Structured page parsing data:

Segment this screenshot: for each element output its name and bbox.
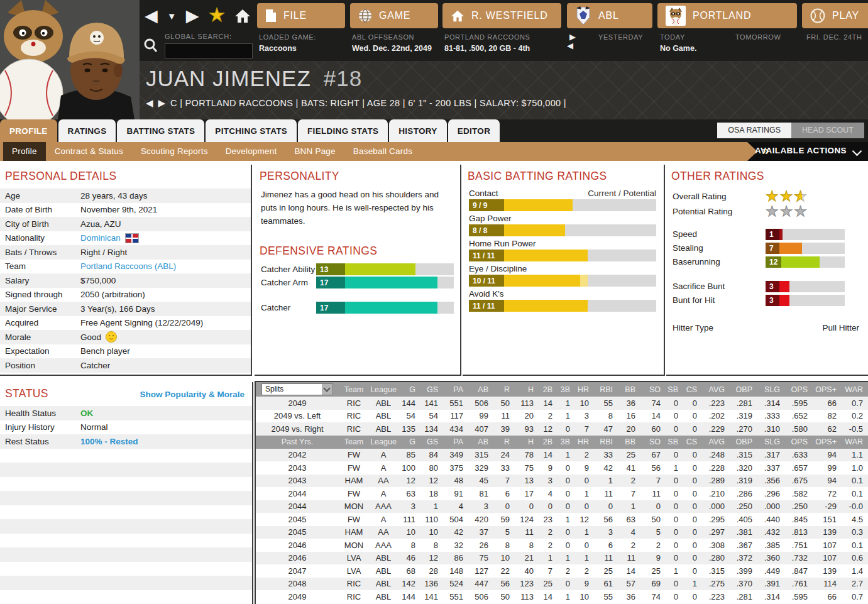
yesterday-label[interactable]: YESTERDAY bbox=[598, 33, 643, 41]
rating-value: 3 bbox=[766, 281, 779, 292]
tab-profile[interactable]: PROFILE bbox=[0, 119, 57, 142]
league-menu-button[interactable]: ABL bbox=[567, 3, 652, 28]
rating-bar: 9 / 9 bbox=[469, 199, 656, 211]
detail-value: November 9th, 2021 bbox=[80, 205, 246, 214]
game-menu-button[interactable]: GAME bbox=[350, 3, 438, 28]
home-icon[interactable] bbox=[234, 8, 251, 23]
column-header-war: WAR bbox=[842, 436, 868, 449]
tab-ratings[interactable]: RATINGS bbox=[58, 119, 116, 142]
column-header-cs: CS bbox=[683, 382, 702, 397]
detail-label: Date of Birth bbox=[5, 205, 80, 214]
splits-dropdown-value: Splits bbox=[262, 384, 322, 395]
abl-logo-icon bbox=[575, 6, 591, 25]
empty-row bbox=[0, 463, 252, 477]
column-header-slg: SLG bbox=[757, 382, 785, 397]
column-header-g: G bbox=[398, 382, 420, 397]
league-menu-label: ABL bbox=[598, 10, 619, 21]
column-header-3b: 3B bbox=[558, 382, 575, 397]
past-years-header-cell: Past Yrs. bbox=[256, 436, 339, 449]
column-header-ops: OPS+ bbox=[813, 436, 842, 449]
stats-row: 2043HAMAA1212484571330012700.289.319.356… bbox=[256, 475, 868, 488]
play-menu-button[interactable]: PLAY bbox=[802, 3, 868, 28]
column-header-team: Team bbox=[339, 436, 369, 449]
show-popularity-link[interactable]: Show Popularity & Morale bbox=[140, 390, 244, 399]
next-day-icon[interactable]: ▶ bbox=[569, 33, 576, 41]
detail-label: Bats / Throws bbox=[5, 248, 80, 257]
column-header-sb: SB bbox=[666, 436, 683, 449]
column-header-obp: OBP bbox=[730, 436, 757, 449]
star-gray-icon: ★ bbox=[794, 203, 808, 219]
player-number: #18 bbox=[324, 66, 362, 91]
column-header-2b: 2B bbox=[539, 382, 558, 397]
subtab-profile[interactable]: Profile bbox=[3, 142, 46, 161]
tab-history[interactable]: HISTORY bbox=[389, 119, 446, 142]
loaded-game-label: LOADED GAME: bbox=[259, 33, 316, 41]
main-content: PERSONAL DETAILS Age28 years, 43 daysDat… bbox=[0, 161, 868, 604]
detail-text: Free Agent Signing (12/22/2049) bbox=[80, 318, 203, 327]
rating-bar: 7 bbox=[766, 243, 845, 254]
file-menu-button[interactable]: FILE bbox=[257, 3, 345, 28]
detail-label: Expectation bbox=[5, 346, 80, 356]
prev-player-icon[interactable]: ◀ bbox=[146, 97, 153, 109]
team-record-value: 81-81, .500, 20 GB - 4th bbox=[444, 44, 530, 53]
day-nav-arrows: ▶ ◀ bbox=[569, 33, 576, 50]
column-header-gs: GS bbox=[420, 436, 443, 449]
play-menu-label: PLAY bbox=[832, 10, 859, 21]
rating-label: Avoid K's bbox=[469, 289, 504, 299]
tab-pitching-stats[interactable]: PITCHING STATS bbox=[206, 119, 297, 142]
detail-label: Age bbox=[5, 191, 80, 200]
player-portrait-image bbox=[0, 0, 140, 119]
next-player-icon[interactable]: ▶ bbox=[158, 97, 166, 109]
available-actions-button[interactable]: AVAILABLE ACTIONS bbox=[755, 146, 847, 155]
subtab-scouting-reports[interactable]: Scouting Reports bbox=[132, 142, 217, 161]
morale-smiley-icon bbox=[106, 331, 117, 343]
rating-bar: 11 / 11 bbox=[469, 300, 656, 312]
splits-dropdown[interactable]: Splits bbox=[261, 383, 333, 395]
tab-fielding-stats[interactable]: FIELDING STATS bbox=[298, 119, 388, 142]
detail-link[interactable]: Portland Raccoons (ABL) bbox=[80, 261, 176, 271]
rating-value: 8 / 8 bbox=[469, 224, 504, 236]
forward-icon[interactable]: ▶ bbox=[186, 8, 199, 25]
stats-header-row: SplitsTeamLeagueGGSPAABRH2B3BHRRBIBBSOSB… bbox=[256, 382, 868, 397]
nav-buttons: ◀ ▼ ▶ ★ bbox=[145, 3, 251, 29]
batting-ratings-title: BASIC BATTING RATINGS bbox=[468, 170, 659, 183]
star-full-icon: ★ bbox=[766, 188, 780, 204]
prev-day-icon[interactable]: ◀ bbox=[567, 41, 576, 50]
column-header-bb: BB bbox=[618, 382, 640, 397]
rating-value: 10 / 11 bbox=[469, 275, 504, 287]
rating-bar: 10 / 11 bbox=[469, 275, 656, 287]
status-value: Normal bbox=[80, 422, 108, 432]
back-icon[interactable]: ◀ bbox=[145, 8, 158, 25]
rating-value: 11 / 11 bbox=[469, 300, 504, 312]
search-input[interactable] bbox=[165, 43, 253, 58]
detail-link[interactable]: Dominican bbox=[80, 233, 121, 243]
subtab-development[interactable]: Development bbox=[217, 142, 286, 161]
rating-value: 17 bbox=[316, 277, 345, 288]
subtab-bnn-page[interactable]: BNN Page bbox=[285, 142, 344, 161]
baseball-icon bbox=[810, 8, 825, 23]
empty-row bbox=[0, 477, 252, 491]
player-name-text: JUAN JIMENEZ bbox=[146, 66, 311, 91]
manager-menu-button[interactable]: R. WESTFIELD bbox=[442, 3, 561, 28]
tab-batting-stats[interactable]: BATTING STATS bbox=[117, 119, 204, 142]
file-icon bbox=[265, 9, 277, 23]
tomorrow-label: TOMORROW bbox=[735, 33, 781, 41]
column-header-pa: PA bbox=[443, 382, 468, 397]
detail-label: Signed through bbox=[5, 290, 80, 299]
detail-label: Morale bbox=[5, 332, 80, 342]
stats-row: 2046MONAAA8832268820062200.308.367.385.7… bbox=[256, 539, 868, 552]
subtab-contract-status[interactable]: Contract & Status bbox=[46, 142, 132, 161]
scout-option-osa-ratings[interactable]: OSA RATINGS bbox=[717, 123, 791, 138]
bookmark-star-icon[interactable]: ★ bbox=[208, 4, 225, 26]
tab-editor[interactable]: EDITOR bbox=[448, 119, 500, 142]
detail-text: November 9th, 2021 bbox=[80, 205, 157, 214]
rating-bar: 17 bbox=[316, 277, 454, 288]
history-dropdown-icon[interactable]: ▼ bbox=[167, 11, 177, 21]
tab-row: PROFILERATINGSBATTING STATSPITCHING STAT… bbox=[0, 119, 868, 142]
scout-option-head-scout[interactable]: HEAD SCOUT bbox=[791, 123, 864, 138]
subtab-baseball-cards[interactable]: Baseball Cards bbox=[344, 142, 421, 161]
stats-row: 2046LVAABL4612867510211111111900.280.372… bbox=[256, 552, 868, 565]
column-header-h: H bbox=[515, 382, 539, 397]
star-full-icon: ★ bbox=[780, 188, 794, 204]
team-menu-button[interactable]: PORTLAND bbox=[657, 3, 797, 28]
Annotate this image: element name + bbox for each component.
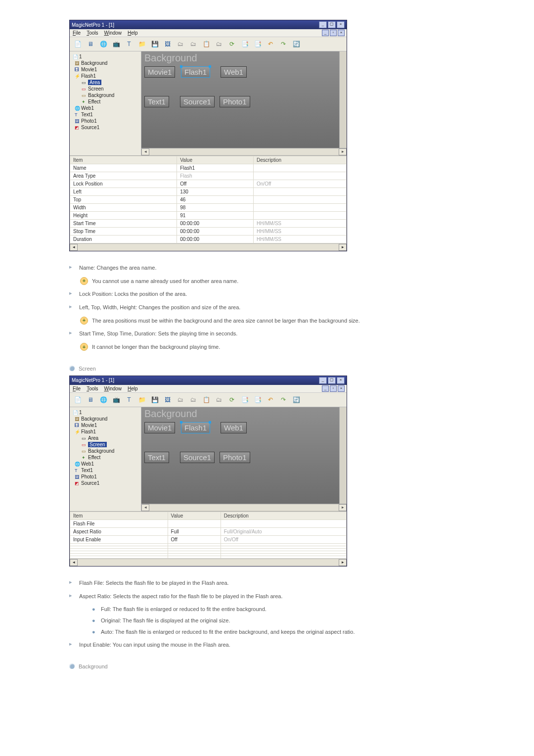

# [EXERCISE DESCRIPTION]
Going through the entries, return every line holding the word "element".

# [SOLUTION TO THIS TASK]
Segment this screenshot: for each element output its name and bbox.
Annotate this image: element name + bbox for each component.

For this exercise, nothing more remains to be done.